Problem requirements - Where a line of the data holds the word "file", copy that line.

━━━━━ Information provided

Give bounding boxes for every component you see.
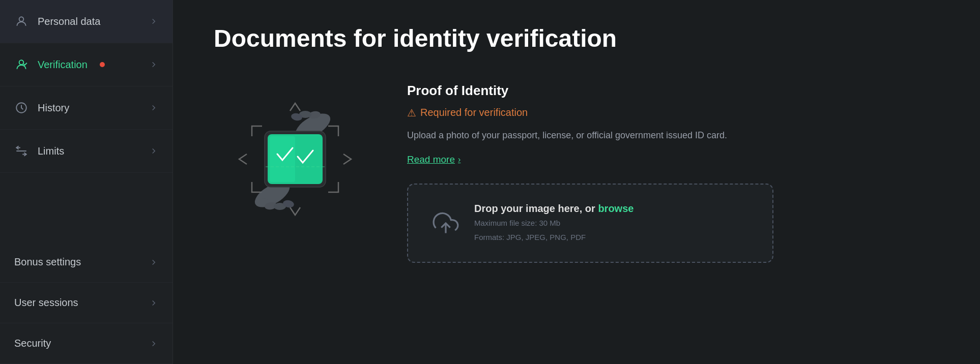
info-panel: Proof of Identity ⚠ Required for verific… [407,78,939,263]
warning-icon: ⚠ [407,107,416,119]
page-title: Documents for identity verification [214,25,939,52]
drop-size-limit: Maximum file size: 30 Mb [474,218,633,229]
sidebar-item-security[interactable]: Security [0,323,172,364]
proof-of-identity-title: Proof of Identity [407,83,939,99]
sidebar: Personal data Verification [0,0,173,364]
chevron-right-icon-security [149,339,158,348]
browse-link[interactable]: browse [598,203,633,214]
main-content: Documents for identity verification [173,0,980,364]
sidebar-label-bonus-settings: Bonus settings [14,256,81,268]
limits-icon [14,144,28,158]
chevron-right-icon-limits [149,146,158,156]
chevron-right-icon-history [149,103,158,112]
phone-scan-illustration [224,88,366,230]
chevron-right-icon-sessions [149,298,158,308]
file-drop-zone[interactable]: Drop your image here, or browse Maximum … [407,184,773,263]
illustration-area [214,78,377,240]
sidebar-item-user-sessions[interactable]: User sessions [0,283,172,323]
required-badge: ⚠ Required for verification [407,107,939,119]
upload-icon [433,210,459,236]
chevron-right-icon-bonus [149,258,158,267]
read-more-link[interactable]: Read more › [407,154,460,165]
sidebar-label-user-sessions: User sessions [14,297,78,309]
required-label: Required for verification [420,107,528,118]
read-more-text: Read more [407,154,455,165]
sidebar-item-personal-data[interactable]: Personal data [0,0,172,43]
verification-section: Proof of Identity ⚠ Required for verific… [214,78,939,263]
sidebar-item-bonus-settings[interactable]: Bonus settings [0,242,172,283]
drop-prefix-text: Drop your image here, or [474,203,598,214]
sidebar-label-verification: Verification [38,59,88,71]
read-more-chevron-icon: › [458,155,460,164]
sidebar-label-personal-data: Personal data [38,16,100,27]
sidebar-label-limits: Limits [38,145,64,157]
history-icon [14,101,28,115]
svg-point-1 [19,60,24,65]
notification-dot [100,62,105,67]
chevron-right-icon [149,17,158,26]
drop-main-text: Drop your image here, or browse [474,203,633,215]
person-icon [14,14,28,28]
svg-point-0 [19,17,24,21]
drop-formats: Formats: JPG, JPEG, PNG, PDF [474,232,633,244]
sidebar-item-verification[interactable]: Verification [0,43,172,86]
chevron-right-icon-verification [149,60,158,69]
sidebar-label-security: Security [14,338,51,349]
sidebar-label-history: History [38,102,69,114]
proof-description: Upload a photo of your passport, license… [407,128,763,143]
sidebar-item-history[interactable]: History [0,86,172,130]
verification-icon [14,57,28,72]
drop-zone-text: Drop your image here, or browse Maximum … [474,203,633,244]
sidebar-item-limits[interactable]: Limits [0,130,172,173]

━━━━━━━━━━

Your response -
drop-size-limit: Maximum file size: 30 Mb [474,218,633,229]
file-drop-zone[interactable]: Drop your image here, or browse Maximum … [407,184,773,263]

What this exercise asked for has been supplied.